• [Task objective] Count the lines below that contain the word "Selasa", and state only that number.

Recorded data:
________________________
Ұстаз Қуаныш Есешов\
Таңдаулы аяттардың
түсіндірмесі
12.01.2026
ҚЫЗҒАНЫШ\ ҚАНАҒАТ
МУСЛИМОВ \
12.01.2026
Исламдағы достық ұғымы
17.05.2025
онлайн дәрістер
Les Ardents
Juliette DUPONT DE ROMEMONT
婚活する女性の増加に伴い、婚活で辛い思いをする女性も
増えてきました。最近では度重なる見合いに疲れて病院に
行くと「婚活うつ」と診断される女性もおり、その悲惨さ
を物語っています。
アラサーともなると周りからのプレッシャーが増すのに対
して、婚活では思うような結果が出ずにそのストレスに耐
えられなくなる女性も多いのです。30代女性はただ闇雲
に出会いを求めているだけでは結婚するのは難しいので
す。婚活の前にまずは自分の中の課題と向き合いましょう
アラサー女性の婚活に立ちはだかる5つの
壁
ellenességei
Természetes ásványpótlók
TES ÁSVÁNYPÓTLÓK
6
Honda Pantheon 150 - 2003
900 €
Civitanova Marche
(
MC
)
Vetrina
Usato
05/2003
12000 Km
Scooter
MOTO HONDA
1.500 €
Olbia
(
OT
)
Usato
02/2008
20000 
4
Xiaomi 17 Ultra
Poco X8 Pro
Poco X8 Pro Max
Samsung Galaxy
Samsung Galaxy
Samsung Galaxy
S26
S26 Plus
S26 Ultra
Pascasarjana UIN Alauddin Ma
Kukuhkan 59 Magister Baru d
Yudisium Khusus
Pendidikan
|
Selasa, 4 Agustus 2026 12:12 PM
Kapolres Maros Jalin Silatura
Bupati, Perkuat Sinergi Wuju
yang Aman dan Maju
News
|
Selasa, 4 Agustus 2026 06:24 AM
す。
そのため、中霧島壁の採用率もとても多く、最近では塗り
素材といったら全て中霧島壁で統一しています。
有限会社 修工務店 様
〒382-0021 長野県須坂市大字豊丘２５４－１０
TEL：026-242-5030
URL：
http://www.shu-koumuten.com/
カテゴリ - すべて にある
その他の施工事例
________________________
• [Problem solution] 2